While collecting those stories, Florence and Delegard were impressed by how extreme weather brings people together, which brought up a whole new realm of questions about place and community.

“We started becoming curious about why, in the face of impending environmental disaster that we’re always told that we’re in, that same urgency isn’t there. Why aren’t we coming together all the time?”

“Drift” terminates a north-facing wall of the gallery, one of several takes on local geography and history. “Smolder,” the tobacco pile by Chapel Hill’s Travis Donovan, periodically exhales its plume with the help of a whirring machine. In a piece called “Grounded,” Durham-based Cici Stevens installed unearthed glass jars and a protruding mound of Piedmont clay in a stone fireplace set into the wall. And Texan Julie Thomson’s “Do You Hear Birds? Chapel Hill” photograph hangs above a pile of chalk that gallery visitors are encouraged to take. The chalk wrappers contain a little bird-call guide and instructions to write down the piece’s titleDo you hear birds?in chalk wherever one hears the sound of birds.

Many of the works hover between the poles of art and documentation, to varying effect. In its understated superimposition of a painted 10th-century gardener character upon the photograph of a raided Iraqi archeological site, Susanne Slavick’s “Regenerate II (Gardening the Robber Hole)” succeeds in reclaiming an ancient emptiness. But Michael Webster’s overwhelming “Back to the Future” installation comes off as heavy-handed in its critique of Greenville’s 1960s Shore Drive redevelopment project, which displaced a prominent African-American neighborhood and resulted in a church burning. The installation is as visually dry and dense as an evidence locker. That Webster was successful, however, at getting a proposal passed to rebuild a lost bell tower in a new park redeems the work by reminding us that aesthetics and concepts are not ends in themselves but means to make life better for people.

Curators slavick and Magee received work from more than 150 artists who answered an open call for submissions. From the variety of pieces on display, it must have been a fun show to hang, with so many fabulous resonances between proximate works. One corner brings together two works that use language in fascinating ways. Durham-based Heather Gordon’s paintings “1st Amendment 24027” and “2nd Amendment 12344” present the amendment text converted into binary code in circular analog charts, amounting to a pair of eye-like, checkerboarded circles with red numbers over their pupils. The unreadable binary carries implications for the encoded laws, making for great gallery discussion. To the right is Los Angeles artist Cathy Weiss’ “Light,” comprising five sheets of acetate, each with an ornate drawing of a hand making each letter of the title word in sign language. Suspended away from the wall so that the ceiling fixtures cast blurry hand shadows on the wall, the piece conflates the visual, tangible and auditory into a differently loaded code.

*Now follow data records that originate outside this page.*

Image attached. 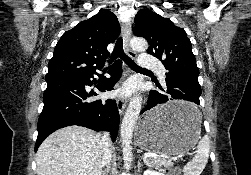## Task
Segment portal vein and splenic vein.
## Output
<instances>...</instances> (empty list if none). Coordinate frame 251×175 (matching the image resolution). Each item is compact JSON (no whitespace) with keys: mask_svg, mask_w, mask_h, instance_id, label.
I'll return each mask as SVG.
<instances>
[{"mask_svg":"<svg viewBox=\"0 0 251 175\" xmlns=\"http://www.w3.org/2000/svg\"><path fill=\"white\" fill-rule=\"evenodd\" d=\"M144 157L163 158L164 160H171L172 162L186 161V158L174 155L173 153H144ZM84 175H87V173H84Z\"/></svg>","mask_w":251,"mask_h":175,"instance_id":"18ae733b","label":"portal vein and splenic vein"}]
</instances>
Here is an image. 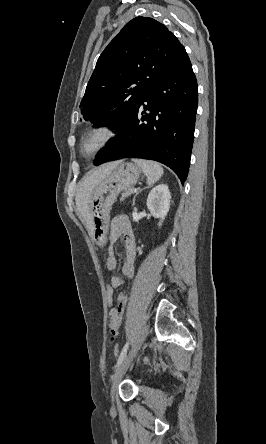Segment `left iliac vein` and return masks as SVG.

Many of the pieces depend upon gallery text to explain the history of an issue, or the relationship between the materials in the artifact and the place to which it refers. It’s too much in some places. Morgan Muhs’ two photographs of New Orleans architecture”Untitled (overpass)” and “Untitled (pulpit)”echo the unnecessary language, obfuscating the haunting power of her two images. Muhs doesn’t need to tell us that the church is dilapidated or that the overpass is perceived as unsafe. The work should carry the content more than the text beside it.

Local Histories contains a lot of content, but much of it is presented in such a variety of ways that visitors of all stripesincluding kids, who were enjoying the opening as much as their parentswill take something away. And the takeaways are actionable. I chalked “Do you hear birds?” on the bike path this morning as hawks discussed the rising sun.